Extracted page text data
━━━━━━━━━━━━━━━━━━━━

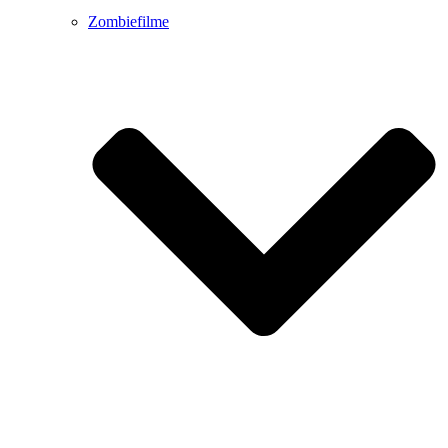
Zombiefilme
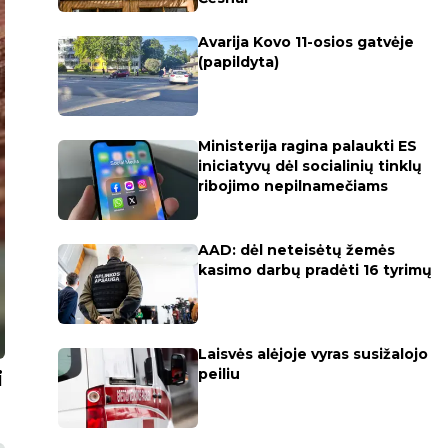
Avarija Kovo 11-osios gatvėje
(papildyta)
Ministerija ragina palaukti ES
iniciatyvų dėl socialinių tinklų
ribojimo nepilnamečiams
AAD: dėl neteisėtų žemės
kasimo darbų pradėti 16 tyrimų
Laisvės alėjoje vyras susižalojo
peiliu
i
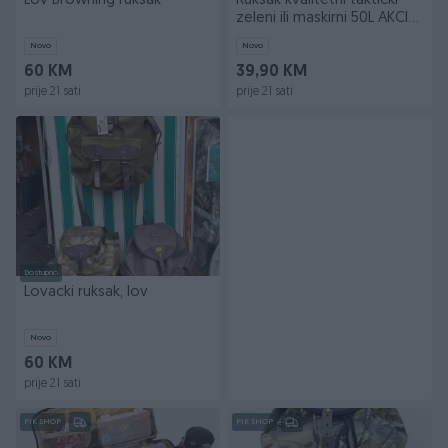
Lov Browning ruksak
Ruksak kvalitetni takticki
zeleni ili maskirni 50L AKCIA
Novo!
Novo
Novo
60 KM
39,90 KM
prije 21 sati
prije 21 sati
Dostupno
Lovacki ruksak, lov
Novo
60 KM
prije 21 sati
PIK SHOP
PIK SHOP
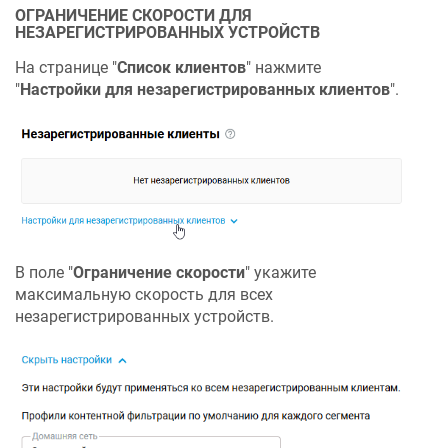
ОГРАНИЧЕНИЕ СКОРОСТИ ДЛЯ
НЕЗАРЕГИСТРИРОВАННЫХ УСТРОЙСТВ
На странице "
Список клиентов
" нажмите
"
Настройки для незарегистрированных клиентов
".
В поле "
Ограничение скорости
" укажите
максимальную скорость для всех
незарегистрированных устройств.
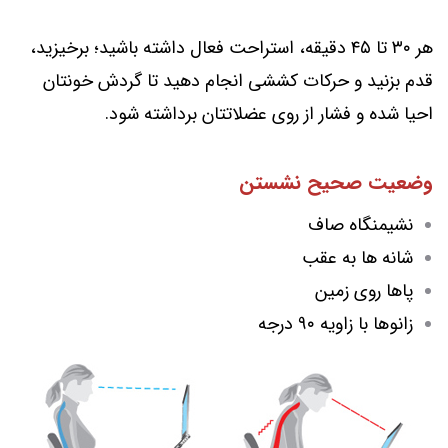
هر ۳۰ تا ۴۵ دقیقه، استراحت فعال داشته باشید؛ برخیزید،
قدم بزنید و حرکات کششی انجام دهید تا گردش خونتان
احیا شده و فشار از روی عضلاتتان برداشته شود.
وضعیت صحیح نشستن
نشیمنگاه صاف
شانه ها به عقب
پاها روی زمین
زانوها با زاویه ۹۰ درجه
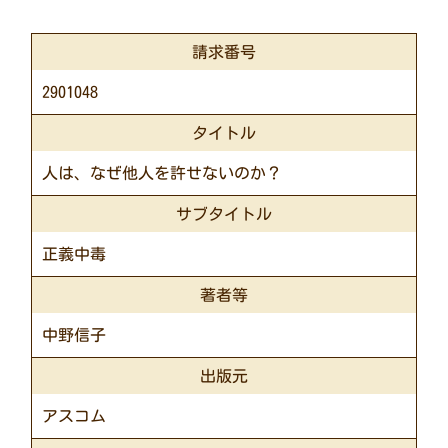
請求番号
2901048
タイトル
人は、なぜ他人を許せないのか？
サブタイトル
正義中毒
著者等
中野信子
出版元
アスコム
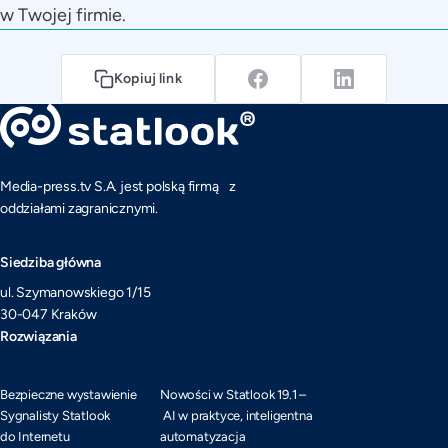
w Twojej firmie.
Kopiuj link
Media-press.tv S.A. jest polską firmą z
oddziałami zagranicznymi.
Siedziba główna
ul. Szymanowskiego 1/15
30-047 Kraków
Rozwiązania
Bezpieczne wystawienie
Nowości w Statlook 19.1 –
Sygnalisty Statlook
AI w praktyce, inteligentna
do Internetu
automatyzacja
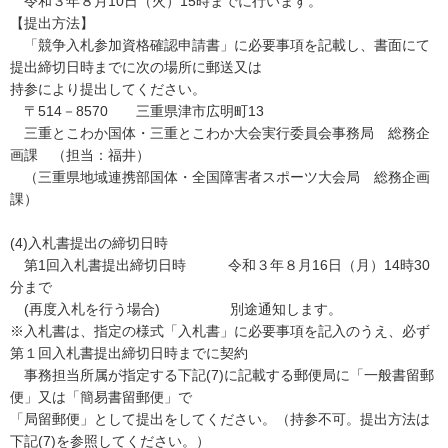
令和３年８月10日（火）15時までに行います。
【提出方法】
「競争入札参加資格確認申請書」に必要事項を記載し、書面にて
提出締切日時までに次の場所に郵送又は
持参により提出してください。
〒514－8570 三重県津市広明町13
三重とこわか国体・三重とこわか大会実行委員会事務局 総務企
画課 （担当：福井）
（三重県地域連携部国体・全国障害者スポーツ大会局 総務企画
課）
(4)入札書提出の締切日時
第1回入札書提出締切日時 令和３年８月16日（月）14時30
分まで
(再度入札を行う場合) 別途通知します。
※入札書は、指定の様式「入札書」に必要事項を記入のうえ、必ず
第１回入札書提出締切日時までに契約
事務担当所属が指定する下記(7)に記載する郵便局に「一般書留郵
便」又は「簡易書留郵便」で
「局留郵便」として提出をしてください。（持参不可。提出方法は
下記(7)を参照してください。）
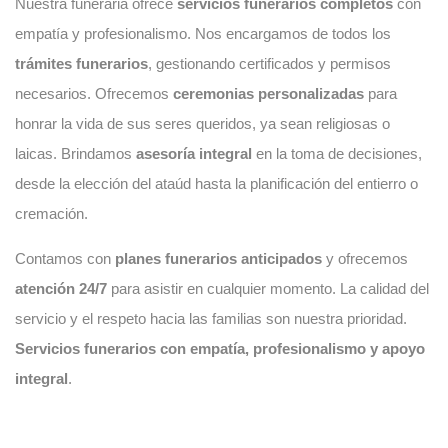
Nuestra funeraria ofrece
servicios funerarios completos
con
empatía y profesionalismo. Nos encargamos de todos los
trámites funerarios
, gestionando certificados y permisos
necesarios. Ofrecemos
ceremonias personalizadas
para
honrar la vida de sus seres queridos, ya sean religiosas o
laicas. Brindamos
asesoría integral
en la toma de decisiones,
desde la elección del ataúd hasta la planificación del entierro o
cremación.
Contamos con
planes funerarios anticipados
y ofrecemos
atención 24/7
para asistir en cualquier momento. La calidad del
servicio y el respeto hacia las familias son nuestra prioridad.
Servicios funerarios con empatía, profesionalismo y apoyo
integral
.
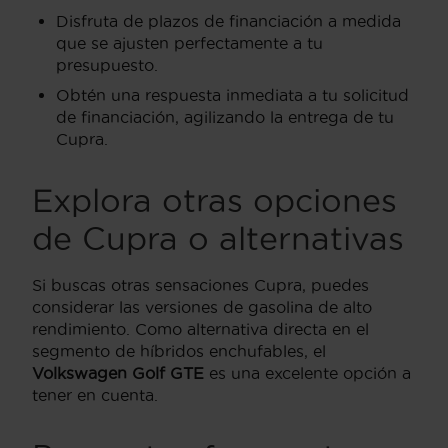
Disfruta de plazos de financiación a medida
que se ajusten perfectamente a tu
presupuesto.
Obtén una respuesta inmediata a tu solicitud
de financiación, agilizando la entrega de tu
Cupra.
Explora otras opciones
de Cupra o alternativas
Si buscas otras sensaciones Cupra, puedes
considerar las versiones de gasolina de alto
rendimiento. Como alternativa directa en el
segmento de híbridos enchufables, el
Volkswagen Golf GTE
es una excelente opción a
tener en cuenta.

━━━━━━━━━━━━━━━━━━━━

Within the entries, count the lines containing the string "financiación" and state nothing but the result.

2